But the majority of use cases at this point is - EVs are way better. City driving, less than 100 miles per day, which is what most people do in most countries, charge at home, etc.
I suspect people overestimate the frequency in which they drive 250 miles a day.
California: 423970 km²
If anyone knows about it, I'd be interested to explore this further.
My understanding is that in some parts of Canada it's common to plug your currently petrol/diesel car into an electricity socket overnight to provide a low-level of heating (otherwise the car would be impossible to start in the morning) - is this level of heating insufficient for an EV?
Alternatively how much electricity would be wasted spending some power to keep batteries at a warm enough temperature to prevent performance degradation when charging? Are we talking a few percent or a double/tripling of power costs?
The problem is that driving EVs in the cold costs a lot more energy. I've got a Ford Mustang Mach E for about 2.5 years now. In the winter the range that Ford claims drops by about 30 to 35%. That is a lot of range that goes missing just because the temp drops below 5 degrees Celsius.
Luckily I'm the perfect EV candidate: my daily commute is less than 50% of the total range so I can drive 2 days to the office if needed. And I can charge both at home and at the office.
The main problem that I see is that people cannot charge at home. If you are dependent on fast chargers by the side of the road you are going to have a hard time. The downtime for fast-chargers is enormous: my personal guess would be that they do not reach the 90% uptime. Which is bizar problem to have because a fast-charger and remote monitoring of the charger condition should be a solved problem by now.
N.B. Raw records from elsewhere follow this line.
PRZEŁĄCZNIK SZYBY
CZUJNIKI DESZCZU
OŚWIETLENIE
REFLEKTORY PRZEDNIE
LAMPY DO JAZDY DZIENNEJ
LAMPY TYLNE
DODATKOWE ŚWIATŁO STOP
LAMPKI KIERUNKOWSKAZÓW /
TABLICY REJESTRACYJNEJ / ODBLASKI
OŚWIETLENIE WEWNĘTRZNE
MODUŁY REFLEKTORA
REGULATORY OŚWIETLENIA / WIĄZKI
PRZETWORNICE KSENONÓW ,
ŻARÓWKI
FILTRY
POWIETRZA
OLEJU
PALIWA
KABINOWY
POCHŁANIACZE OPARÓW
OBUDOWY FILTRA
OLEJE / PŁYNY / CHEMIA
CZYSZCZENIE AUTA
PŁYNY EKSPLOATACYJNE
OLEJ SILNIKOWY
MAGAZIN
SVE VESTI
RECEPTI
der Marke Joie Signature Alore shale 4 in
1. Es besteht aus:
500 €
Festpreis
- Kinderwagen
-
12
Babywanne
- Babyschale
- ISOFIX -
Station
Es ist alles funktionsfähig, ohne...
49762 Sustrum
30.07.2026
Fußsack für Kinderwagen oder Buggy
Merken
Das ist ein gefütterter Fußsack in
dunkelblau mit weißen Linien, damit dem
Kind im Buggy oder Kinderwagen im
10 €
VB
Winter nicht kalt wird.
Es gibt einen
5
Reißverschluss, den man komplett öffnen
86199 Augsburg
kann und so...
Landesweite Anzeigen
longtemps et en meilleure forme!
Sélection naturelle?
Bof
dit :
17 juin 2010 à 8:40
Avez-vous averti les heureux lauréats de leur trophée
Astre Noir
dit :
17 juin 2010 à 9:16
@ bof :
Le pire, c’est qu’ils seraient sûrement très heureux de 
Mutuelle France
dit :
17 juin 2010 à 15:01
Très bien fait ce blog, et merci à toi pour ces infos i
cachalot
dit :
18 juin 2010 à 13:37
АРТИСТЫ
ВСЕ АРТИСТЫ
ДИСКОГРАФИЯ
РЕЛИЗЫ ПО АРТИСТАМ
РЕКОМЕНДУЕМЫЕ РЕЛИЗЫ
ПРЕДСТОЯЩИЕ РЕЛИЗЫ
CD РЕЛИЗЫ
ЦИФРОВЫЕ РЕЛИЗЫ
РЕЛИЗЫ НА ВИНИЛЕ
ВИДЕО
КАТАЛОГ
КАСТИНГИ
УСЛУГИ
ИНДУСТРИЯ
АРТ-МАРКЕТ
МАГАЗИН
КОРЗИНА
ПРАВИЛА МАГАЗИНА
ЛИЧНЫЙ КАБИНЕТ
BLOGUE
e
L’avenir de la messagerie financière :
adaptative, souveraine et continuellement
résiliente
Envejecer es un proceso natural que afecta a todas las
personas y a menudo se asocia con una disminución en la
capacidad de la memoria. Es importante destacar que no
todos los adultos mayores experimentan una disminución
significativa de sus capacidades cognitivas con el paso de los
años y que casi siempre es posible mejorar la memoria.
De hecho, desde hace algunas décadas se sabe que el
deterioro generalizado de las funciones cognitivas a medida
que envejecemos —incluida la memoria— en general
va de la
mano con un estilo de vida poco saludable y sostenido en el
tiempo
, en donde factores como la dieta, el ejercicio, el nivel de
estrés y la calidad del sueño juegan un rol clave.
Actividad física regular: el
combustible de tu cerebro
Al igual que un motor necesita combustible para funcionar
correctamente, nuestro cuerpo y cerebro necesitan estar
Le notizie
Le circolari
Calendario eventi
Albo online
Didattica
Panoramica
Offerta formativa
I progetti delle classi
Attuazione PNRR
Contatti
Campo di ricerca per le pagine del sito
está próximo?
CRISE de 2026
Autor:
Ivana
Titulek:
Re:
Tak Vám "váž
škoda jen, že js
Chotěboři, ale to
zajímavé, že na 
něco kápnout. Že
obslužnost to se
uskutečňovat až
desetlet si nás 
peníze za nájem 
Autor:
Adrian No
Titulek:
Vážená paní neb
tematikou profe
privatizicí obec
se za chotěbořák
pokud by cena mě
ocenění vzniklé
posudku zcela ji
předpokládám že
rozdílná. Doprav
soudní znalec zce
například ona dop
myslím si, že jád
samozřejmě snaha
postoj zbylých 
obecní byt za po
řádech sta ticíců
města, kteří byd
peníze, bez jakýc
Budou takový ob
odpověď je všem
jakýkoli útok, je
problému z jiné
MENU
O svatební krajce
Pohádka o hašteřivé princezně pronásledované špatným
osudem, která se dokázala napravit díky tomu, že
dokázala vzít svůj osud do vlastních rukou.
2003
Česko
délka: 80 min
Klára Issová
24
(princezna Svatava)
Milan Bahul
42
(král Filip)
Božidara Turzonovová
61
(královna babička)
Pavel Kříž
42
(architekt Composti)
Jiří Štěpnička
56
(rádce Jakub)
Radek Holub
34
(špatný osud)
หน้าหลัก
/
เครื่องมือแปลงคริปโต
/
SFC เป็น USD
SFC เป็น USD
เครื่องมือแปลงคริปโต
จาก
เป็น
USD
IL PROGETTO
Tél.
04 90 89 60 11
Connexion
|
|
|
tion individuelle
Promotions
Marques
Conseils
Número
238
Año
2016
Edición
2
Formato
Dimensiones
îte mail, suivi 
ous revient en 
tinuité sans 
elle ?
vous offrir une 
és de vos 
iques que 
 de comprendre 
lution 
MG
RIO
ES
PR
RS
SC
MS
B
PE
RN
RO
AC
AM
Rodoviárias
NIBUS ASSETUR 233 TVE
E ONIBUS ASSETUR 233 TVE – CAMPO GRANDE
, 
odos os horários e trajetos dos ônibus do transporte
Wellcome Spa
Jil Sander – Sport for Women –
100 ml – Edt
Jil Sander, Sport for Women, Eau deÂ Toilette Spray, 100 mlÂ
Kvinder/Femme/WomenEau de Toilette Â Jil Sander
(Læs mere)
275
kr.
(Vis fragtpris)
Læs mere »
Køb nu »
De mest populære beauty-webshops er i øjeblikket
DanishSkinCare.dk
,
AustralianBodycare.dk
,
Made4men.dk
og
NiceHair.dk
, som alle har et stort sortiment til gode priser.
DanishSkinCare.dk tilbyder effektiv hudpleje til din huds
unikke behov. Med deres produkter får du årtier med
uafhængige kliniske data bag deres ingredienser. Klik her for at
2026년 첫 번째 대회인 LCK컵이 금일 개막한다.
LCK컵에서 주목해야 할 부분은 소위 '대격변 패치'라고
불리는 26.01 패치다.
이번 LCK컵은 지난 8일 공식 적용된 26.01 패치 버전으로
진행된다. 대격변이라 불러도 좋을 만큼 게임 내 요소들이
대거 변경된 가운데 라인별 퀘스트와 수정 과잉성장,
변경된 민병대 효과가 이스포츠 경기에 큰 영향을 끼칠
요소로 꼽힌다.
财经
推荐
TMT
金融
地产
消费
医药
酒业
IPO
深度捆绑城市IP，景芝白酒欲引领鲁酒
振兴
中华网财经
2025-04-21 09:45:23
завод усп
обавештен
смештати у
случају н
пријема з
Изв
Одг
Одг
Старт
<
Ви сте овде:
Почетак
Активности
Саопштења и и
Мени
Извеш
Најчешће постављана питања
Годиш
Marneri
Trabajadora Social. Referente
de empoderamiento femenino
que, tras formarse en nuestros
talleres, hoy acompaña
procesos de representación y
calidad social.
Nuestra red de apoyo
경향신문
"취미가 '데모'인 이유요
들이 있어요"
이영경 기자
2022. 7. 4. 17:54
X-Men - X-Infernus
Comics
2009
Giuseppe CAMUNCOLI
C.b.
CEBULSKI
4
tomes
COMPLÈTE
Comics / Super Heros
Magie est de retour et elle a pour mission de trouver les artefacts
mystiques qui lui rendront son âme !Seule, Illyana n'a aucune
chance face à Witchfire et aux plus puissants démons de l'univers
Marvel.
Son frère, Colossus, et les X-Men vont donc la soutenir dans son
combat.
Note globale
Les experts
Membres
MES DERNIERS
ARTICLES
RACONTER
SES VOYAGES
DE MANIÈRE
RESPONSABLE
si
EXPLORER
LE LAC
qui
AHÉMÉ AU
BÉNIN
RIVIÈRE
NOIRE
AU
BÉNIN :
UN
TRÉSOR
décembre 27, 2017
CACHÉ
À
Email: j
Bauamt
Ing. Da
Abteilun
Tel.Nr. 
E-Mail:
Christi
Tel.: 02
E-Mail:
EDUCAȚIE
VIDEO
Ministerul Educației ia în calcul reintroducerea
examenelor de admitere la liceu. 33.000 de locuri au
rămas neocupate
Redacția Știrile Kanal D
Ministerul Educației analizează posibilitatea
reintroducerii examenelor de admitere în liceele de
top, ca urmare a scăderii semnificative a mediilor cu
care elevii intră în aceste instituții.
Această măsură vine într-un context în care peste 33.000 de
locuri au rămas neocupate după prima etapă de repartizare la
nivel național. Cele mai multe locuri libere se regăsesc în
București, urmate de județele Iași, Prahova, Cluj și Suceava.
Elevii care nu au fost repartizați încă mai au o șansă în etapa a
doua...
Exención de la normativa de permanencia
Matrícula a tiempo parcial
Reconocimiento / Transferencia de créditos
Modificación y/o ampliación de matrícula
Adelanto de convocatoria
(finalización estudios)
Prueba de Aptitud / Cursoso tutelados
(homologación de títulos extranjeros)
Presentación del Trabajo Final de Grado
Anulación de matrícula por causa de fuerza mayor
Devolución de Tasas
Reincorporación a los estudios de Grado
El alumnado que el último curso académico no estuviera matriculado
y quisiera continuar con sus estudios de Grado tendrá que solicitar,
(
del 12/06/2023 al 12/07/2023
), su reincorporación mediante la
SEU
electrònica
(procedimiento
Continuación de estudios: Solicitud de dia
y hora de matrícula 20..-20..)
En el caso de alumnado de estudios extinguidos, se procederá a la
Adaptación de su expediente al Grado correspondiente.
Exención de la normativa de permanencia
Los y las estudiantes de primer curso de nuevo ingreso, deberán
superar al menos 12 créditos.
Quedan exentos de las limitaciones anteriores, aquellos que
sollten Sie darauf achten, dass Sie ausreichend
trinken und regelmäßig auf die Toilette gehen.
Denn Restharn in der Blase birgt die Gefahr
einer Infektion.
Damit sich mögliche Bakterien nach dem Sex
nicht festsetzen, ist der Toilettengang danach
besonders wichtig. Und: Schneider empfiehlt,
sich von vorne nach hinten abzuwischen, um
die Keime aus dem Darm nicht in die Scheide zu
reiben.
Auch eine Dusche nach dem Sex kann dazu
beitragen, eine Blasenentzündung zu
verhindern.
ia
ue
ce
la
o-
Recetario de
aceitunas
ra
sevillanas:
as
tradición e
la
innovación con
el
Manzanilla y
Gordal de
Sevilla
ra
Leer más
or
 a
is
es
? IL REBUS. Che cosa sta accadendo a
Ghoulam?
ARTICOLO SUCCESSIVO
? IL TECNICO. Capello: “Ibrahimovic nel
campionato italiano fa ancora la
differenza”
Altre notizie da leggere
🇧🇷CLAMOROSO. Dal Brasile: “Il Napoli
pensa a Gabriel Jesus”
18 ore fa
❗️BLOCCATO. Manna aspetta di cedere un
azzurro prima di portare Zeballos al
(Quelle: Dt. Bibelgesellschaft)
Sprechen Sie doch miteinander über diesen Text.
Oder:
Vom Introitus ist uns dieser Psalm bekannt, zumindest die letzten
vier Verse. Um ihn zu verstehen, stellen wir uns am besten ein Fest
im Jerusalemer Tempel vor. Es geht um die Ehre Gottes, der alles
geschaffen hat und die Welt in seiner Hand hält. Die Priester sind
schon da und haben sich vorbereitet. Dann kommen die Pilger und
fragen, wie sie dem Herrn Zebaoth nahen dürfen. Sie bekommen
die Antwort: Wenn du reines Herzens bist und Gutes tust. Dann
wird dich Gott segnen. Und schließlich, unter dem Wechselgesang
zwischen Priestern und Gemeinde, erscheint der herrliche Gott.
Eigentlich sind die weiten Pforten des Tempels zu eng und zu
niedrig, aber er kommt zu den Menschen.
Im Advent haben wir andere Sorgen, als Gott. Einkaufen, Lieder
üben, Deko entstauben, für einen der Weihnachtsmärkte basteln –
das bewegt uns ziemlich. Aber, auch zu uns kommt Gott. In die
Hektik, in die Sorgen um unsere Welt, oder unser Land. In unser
> The problem is that driving EVs in the cold costs a lot more energy. I've got a Ford Mustang Mach E
The Mach E delivers heat in the most inefficient way possible: resistive heat[0]. Modern EVs from other manufacturers use heat pumps, which are much more efficient. There's still some drop in winter range (like gas cars), but it's nowhere near 35% anymore.[1]
Ford's system is also Rube Goldberg[2]: they use a water-based PTC heater to warm a small isolated coolant loop (complete with its own separate reservoir!), and then run a pump to send it through a liquid-to-air heater core. Obviously done for commonality with an ICE heater core, but the unnecessary weight and complexity shows the compromises to shoehorn an electric drivetrain into a ICE (or even "flex") platform.
[0] https://www.youtube.com/watch?v=00ejq7z4H6g&t=449
[1] https://www.autoevolution.com/news/here-s-how-much-range-a-t...
Kind of. Block heaters help warm the engine coolant which warms engine and the oil, making it less viscous and help it flow properly so that the battery doesn't need to work as hard to crank the engine. They're typically only 400w to 600w draw.
Modern full synthetic oil and a well maintained AGM battery makes it less necessary, it's just a little less wear on the engine overall over the long term. Most folks though don't spring for either since they're a bit more expensive then mineral oil and flooded lead acid batteries.
If we look at the total energy consumption for driving in cold conditions, then moving the vehicle along the road needs in the ballpark a similar amount of energy as what is required to heat up the interior of the car to a reasonable temperature and keep it there - cars aren't (and probably can't be) as insulated as houses, so they need quite a lot of energy to stay so much warmer than the outside.
In an ICE, most that heating is done from waste heat of the engine. In an EV, that comes directly out of your range.
I don't think there is a car in production where the heating is coming not from the engine.
Skimming the Tesla forums, some said to estimate a drop in range of almost 1/3 in this extreme heat?